With schools reopening and jobs beckoning people back to their desks, workers are feeling the need to rejoin the rat race. That’s helped push Manhattan’s vacancy rate to a measly 1.8%, down from 7.6% in May 2021, Douglas Elliman found.
Another factor is flexibility. As working from home becomes more commonplace, renters are willing to pay more for spaces to accommodate the balance between their offices and their home.
Rising mortgage rates have also pushed city rents higher. Would-be home buyers priced out of the ownership market have taken the rental route, which was already pretty tight.
Gavzie said the rental surge is a good thing because it shows people are coming back to New York. The downside, he said, is affordability. Gavzie said he expects the market to correct itself, but he did not put a timetable on when.
“The whole market has been crazy,” Gavzie said. “Month after month we’ve been dealing extremely high demand with inventory.”
Outside Manhattan, it’s not much better.
In Brooklyn, the median rental price was $3,250 in May, an 18% jump from the previous year, Douglas Elliman reported. The company’s report also covers northwest Queens — an area that includes Astoria, Long Island City, Sunnyside and Forest Hills — where the median rent in May was $2,950, up 20% from May 2021.
Tyson Kelly, 38, a self-employed landscaper from Brooklyn’s Bedford-Stuyvesant neighborhood, fears what rising rents will mean for his bank account.
“I’m just waiting for my letter that says they want to increase my rent, which I’m sure is coming,” Kelly said.
“It’s sad for what they’re asking for nowadays. It’s like, geez, rents are already expensive and you want to raise the price some more?” Kelly asked.
“I’m talking about $2,000 for a studio and more for a one bedroom — that’s just crazy. I was born in New York, moved to South Carolina and recently moved back a few years ago. Let’s just say I‘m ready to move back to South Carolina with prices in this city.”
Olivia Simone, a 23-year-old market researcher, was born and raised in New York City, but she is not sure how much longer she’ll be able to stay. She is splitting her $2,400 Brooklyn rent with a roommate.

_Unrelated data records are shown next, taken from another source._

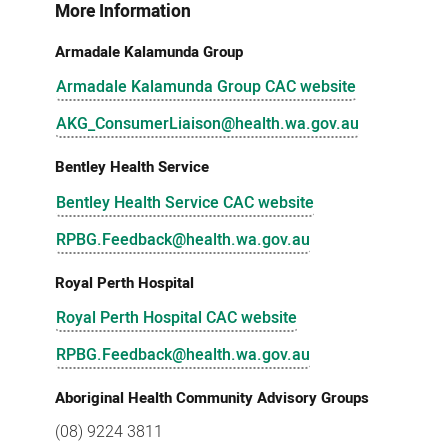
More Information
Armadale Kalamunda Group
Armadale Kalamunda Group CAC website
AKG_ConsumerLiaison@health.wa.gov.au
Bentley Health Service
Bentley Health Service CAC website
RPBG.Feedback@health.wa.gov.au
Royal Perth Hospital
Royal Perth Hospital CAC website
RPBG.Feedback@health.wa.gov.au
Aboriginal Health Community Advisory Groups
(08) 9224 3811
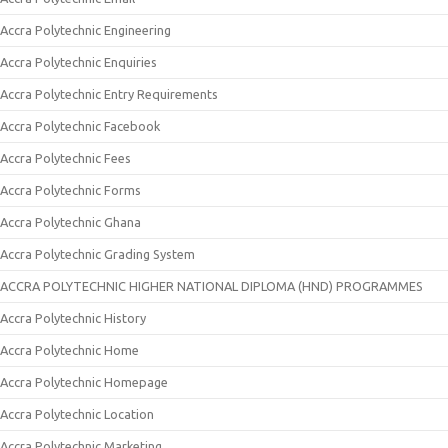
Accra Polytechnic Engineering
Accra Polytechnic Enquiries
Accra Polytechnic Entry Requirements
Accra Polytechnic Facebook
Accra Polytechnic Fees
Accra Polytechnic Forms
Accra Polytechnic Ghana
Accra Polytechnic Grading System
ACCRA POLYTECHNIC HIGHER NATIONAL DIPLOMA (HND) PROGRAMMES
Accra Polytechnic History
Accra Polytechnic Home
Accra Polytechnic Homepage
Accra Polytechnic Location
Accra Polytechnic Marketing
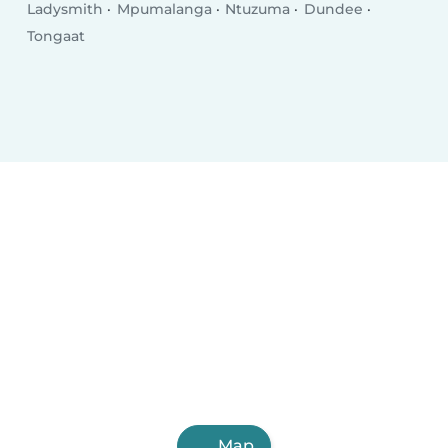
Ladysmith
Mpumalanga
Ntuzuma
Dundee
Tongaat
Map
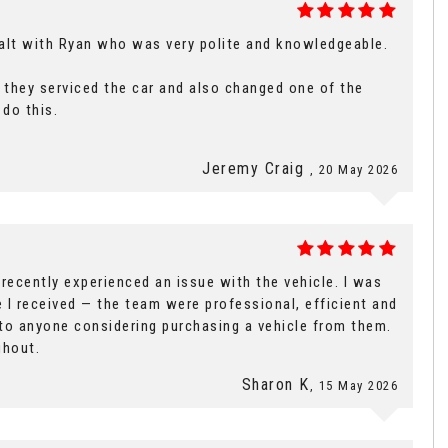
ealt with Ryan who was very polite and knowledgeable.
id they serviced the car and also changed one of the
 do this.
Jeremy Craig
, 20 May 2026
ecently experienced an issue with the vehicle. I was
 I received — the team were professional, efficient and
 to anyone considering purchasing a vehicle from them.
ghout.
Sharon K
, 15 May 2026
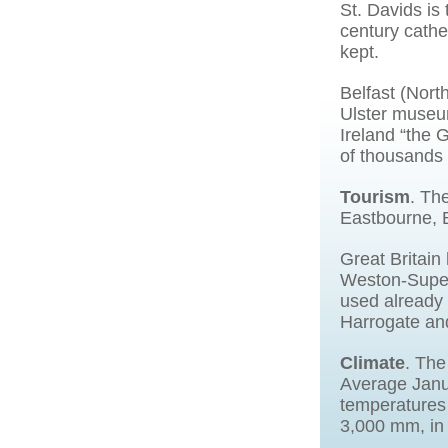
St. Davids is 
century cathed
kept.
Belfast (North
Ulster museum
Ireland “the 
of thousands 
Tourism
. Th
Eastbourne, 
Great Britain
Weston-Super-
used already 
Harrogate an
Climate
. The
Average Janu
temperatures 
3,000 mm, in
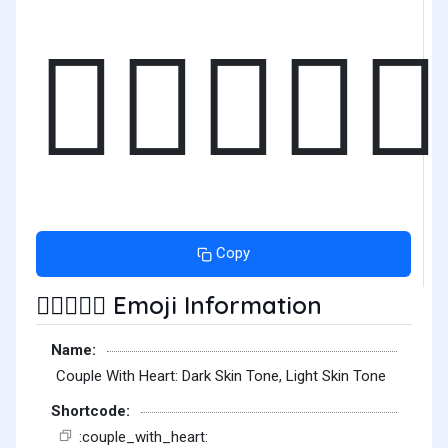
🧑🏿‍❤️‍🧑🏻
Copy
Emoji Information
🧑🏿‍❤️‍🧑🏻
Name:
Couple With Heart: Dark Skin Tone, Light Skin Tone
Shortcode:
:couple_with_heart:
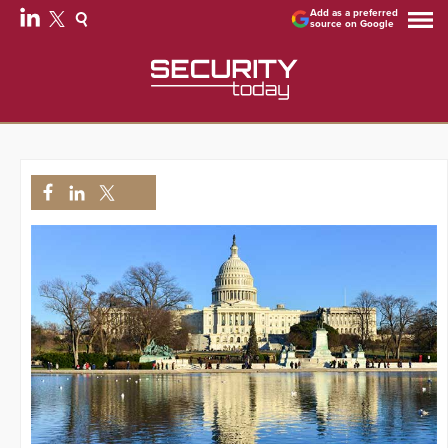
Add as a preferred
source on Google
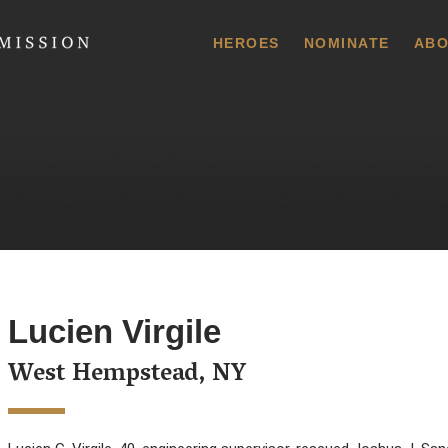
 Commission
HEROES
NOMINATE
ABO
Lucien Virgile
West Hempstead, NY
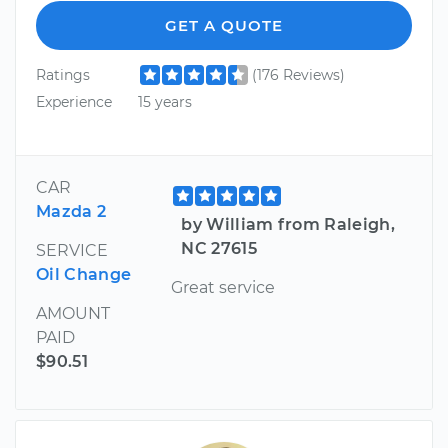
GET A QUOTE
Ratings
(176 Reviews)
Experience
15 years
CAR
Mazda 2
by William from Raleigh,
NC 27615
SERVICE
Oil Change
Great service
AMOUNT
PAID
$90.51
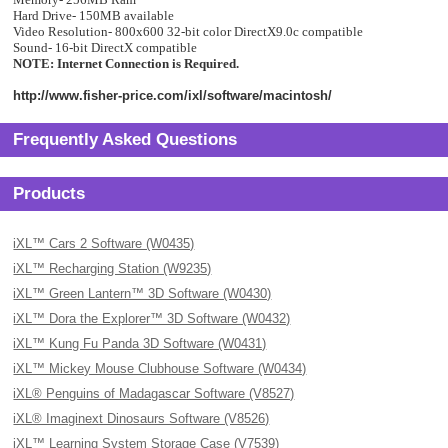
Hard Drive- 150MB available
Video Resolution- 800x600 32-bit color DirectX9.0c compatible
Sound- 16-bit DirectX compatible
NOTE: Internet Connection is Required.
http://www.fisher-price.com/ixl/software/macintosh/
Frequently Asked Questions
Products
iXL™ Cars 2 Software (W0435)
iXL™ Recharging Station (W9235)
iXL™ Green Lantern™ 3D Software (W0430)
iXL™ Dora the Explorer™ 3D Software (W0432)
iXL™ Kung Fu Panda 3D Software (W0431)
iXL™ Mickey Mouse Clubhouse Software (W0434)
iXL® Penguins of Madagascar Software (V8527)
iXL® Imaginext Dinosaurs Software (V8526)
iXL™ Learning System Storage Case (V7539)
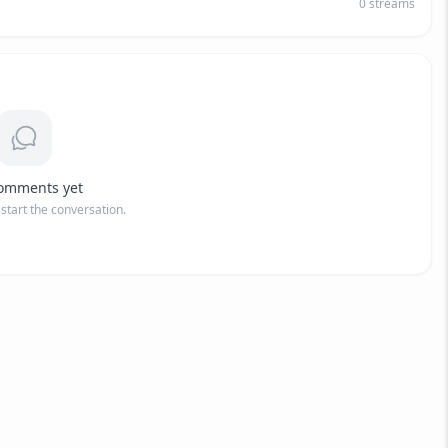
0
streams
omments yet
o start the conversation.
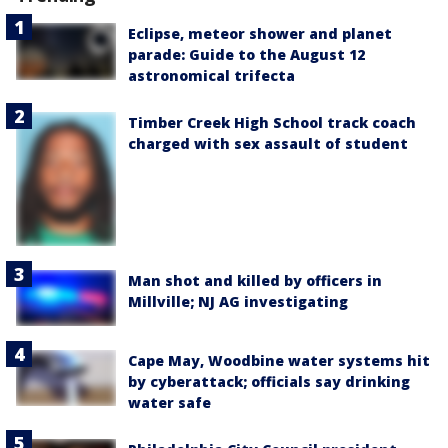
Eclipse, meteor shower and planet
parade: Guide to the August 12
astronomical trifecta
Timber Creek High School track coach
charged with sex assault of student
Man shot and killed by officers in
Millville; NJ AG investigating
Cape May, Woodbine water systems hit
by cyberattack; officials say drinking
water safe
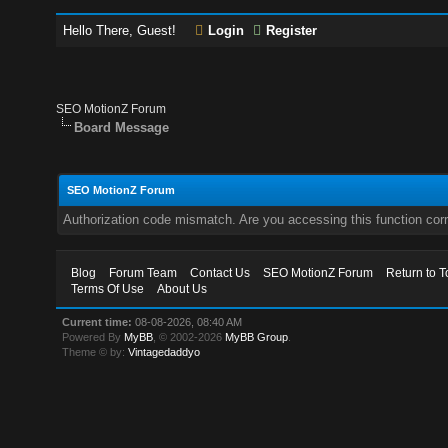
Hello There, Guest!
Login
Register
SEO MotionZ Forum
Board Message
SEO MotionZ Forum
Authorization code mismatch. Are you accessing this function corr
Blog
Forum Team
Contact Us
SEO MotionZ Forum
Return to T
Terms Of Use
About Us
Current time:
08-08-2026, 08:40 AM
Powered By
MyBB
, © 2002-2026
MyBB Group
.
Theme © by:
Vintagedaddyo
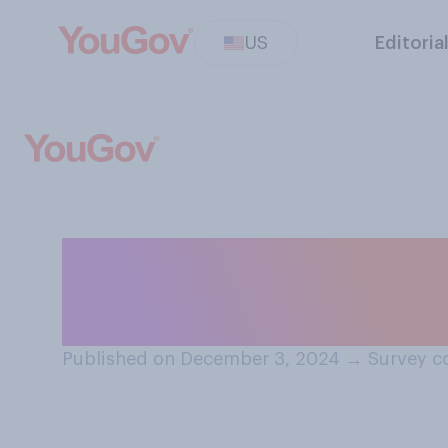
US
Editoria
How likely do you
become a grand
Published on December 3, 2024
→
Survey c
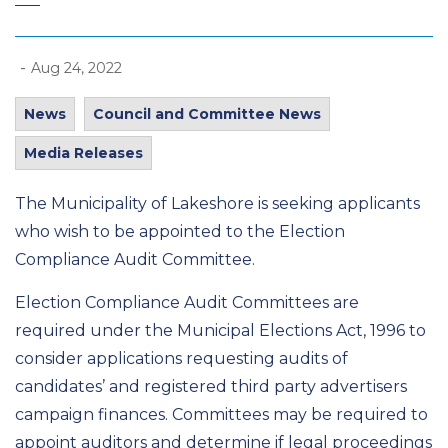
-
Aug 24, 2022
News
Council and Committee News
Media Releases
The Municipality of Lakeshore is seeking applicants
who wish to be appointed to the Election
Compliance Audit Committee.
Election Compliance Audit Committees are
required under the Municipal Elections Act, 1996 to
consider applications requesting audits of
candidates’ and registered third party advertisers
campaign finances. Committees may be required to
appoint auditors and determine if legal proceedings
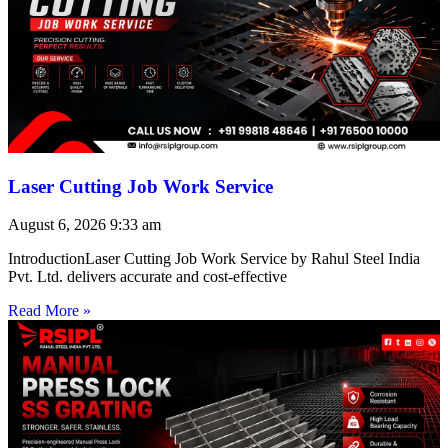
Laser Cutting Job Work Service
August 6, 2026
9:33 am
IntroductionLaser Cutting Job Work Service by Rahul Steel India
Pvt. Ltd. delivers accurate and cost-effective
Read More »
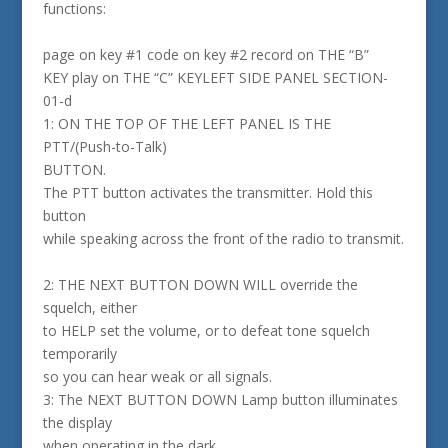
functions:
page on key #1 code on key #2 record on THE “B”
KEY play on THE “C” KEYLEFT SIDE PANEL SECTION-
01-d
1: ON THE TOP OF THE LEFT PANEL IS THE
PTT/(Push-to-Talk)
BUTTON.
The PTT button activates the transmitter. Hold this
button
while speaking across the front of the radio to transmit.
2: THE NEXT BUTTON DOWN WILL override the
squelch, either
to HELP set the volume, or to defeat tone squelch
temporarily
so you can hear weak or all signals.
3: The NEXT BUTTON DOWN Lamp button illuminates
the display
when operating in the dark.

“My goal is to one day hopefully live by myself in a studio or in a one bedroom,” Simone said. “But the way things are going, rents are increasing and companies are asking for more and more just to be pre-approved as a renter.”
“I don’t know if I’m going to stay in the city forever,” Simone said. “But I could see myself living somewhere in Massachusetts or a small rural area as rent continues to increase.”
Is paying a high rent better than living somewhere less interesting and vibrant and interesting than New York? That’s the issue for Will Oliveira, who moved to the city last year from St. Louis.
“I was paying $1,000 In Missouri, to live in a townhouse,” said Oliveira, who works with autistic people. Now, he pays $2,000 for a place in Woodside, Queens, and counts himself lucky. Oliveira said his co-workers $3,000, $4,000 or $5,000 a month.
But it’s worth the price, he said. New Yorkers “have a lot of things to do … different restaurants, sports attraction, touristic places to museums.”
But St. Louis “could have three touristic attractions. And that’s it.”
Oliveira’s advice to people who want to move to the city: Weigh the pros against the cons. “If it’s worth it, go for it,” he said.